Learning Forum

[lastskybender]

Doubt regarding LNOI waveguide: I am trying to simulate LNOI waveguide ( lithium niobate waveguide on SiO2). During simulation I found that as I increase the core size (0.5um to 0.9um) Neff increases. In commercial available LNOI, LN thickness vary from 500nm to 900nm. Now anyone would choose core size 0.9um because its giving higher Neff, then what is the point of having LNOIs with LN thickness vary from 500nm to 900nm?

Doubts regarding Mode: How do I find TE mode(for which I want to design waveguide)?Is it mode 2 in simulation, with TE polarization fraction 99?

Regarding Boundary condition: In attached screenshot I have chosen metal boundary. Should I choose PML instead?

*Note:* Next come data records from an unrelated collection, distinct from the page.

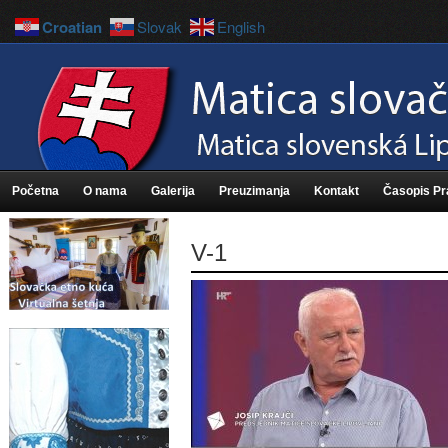
Croatian
Slovak
English
Početna
O nama
Galerija
Preuzimanja
Kontakt
Časopis P
V-1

Thanks for reading. An screenshot of simulation is attached for reference.

[Guilin Sun]

"then what is the point of having LNOIs with LN thickness vary from 500nm to 900nm?"
This depends on customer's goal. Some may want to have different result, eg, to couple with other waveguide/fiber etc.
"Doubts regarding Mode:"
If the waveguide is symmetric, mode degeneracy can happen. If you know exactly what does TE mode mean, eg, its dominant component is Ey or others, you can choose that one. To make sure it is a pure mode without degeneracy, you can use symmetry BCs: Power coupling and TE polarization returning different results for same simulation (FDE) ÔÇö Ansys Learning Forum
"Regarding Boundary condition:"
Metal BC is recommended to get quickly the result, and it works in most cases.
PML BC is required when the modes have leakage/radiation, eg, bent waveguide, etc. The PML may also introduce a very small loss, eg, or the order of 1e-5 or so to imag(neff). Sometimes you see a "negative loss", which is numerical error. You may need to increase the distance between PML and the waveguide core.

[lastskybender]

"This depends on customer's goal. Some may want to have different result, eg, to couple with other waveguide/fiber etc." What would be design constraints if I am designing to couple to fiber? I understand that smaller waveguide leads to confined mode but then again wouldn't E field of mode be leaking outside the core to clad region, decreasing Neff? So my design goal is to design waveguide with biggest core size which can propagate only one mode TE?
I have two more doubts:
We design MZM waveguides for single mode(preferable TE), right? Now considering the direction of propagation is in Z direction, for TE Electric field will be either in X or Y direction. In simulation which TE I am looking for, is it TE polarized in X or Y? Because I think TE polarization fraction is close to 100% only for TE in X direction in Lumerical. So wouldn't it be wrong to say that TE polarization fraction should be 100% for TE polarized light, I mean it could be Y polarized also.
What is the purpose of TE/TM fraction? suppose its value is x/y so x should be close to 100(most of the power in electric field should be in transverse direction) but what about y field? What is the significance of this value?

[Guilin Sun]

"What would be design constraints if I am designing to couple to fiber? I understand that smaller waveguide leads to confined mode but then again wouldn't E field of mode be leaking outside the core to clad region, decreasing Neff? So my design goal is to design waveguide with biggest core size which can propagate only one mode TE?"
This is a more theoretical question than simulation: I guess you want to optimize the coupling efficiency, right? other than the waveguide size, what else parameters you can optimize?
For a given wavelength, the waveguide has a limit size to maintain single mode operation. You can find this size using FDE by sweeping.
You can quantify the confinement factor. You can investigate the possible loss.
"TE polarization fraction is close to 100% only for TE in X direction in Lumerical" You may need to confirm your own definition of "TE", as it is not uniquely defined. I would use the dominant field component as the indication of polarization.
"What is the purpose of TE/TM fraction? suppose its value is x/y so x should be close to 100(most of the power in electric field should be in transverse direction) but what about y field? What is the significance of this value?"
Please refer this link FDE solver analysis - Mode List and Deck you can check the y-field. TE/TM is to quantify how much the total intensity is in the transverse (the rest is the longitudinal).
I believe you can define your own quantity to measure what you expect.
I agree with you that, no reason to prefer one polarization to the other when both are transversal and the waveguide is symmetric.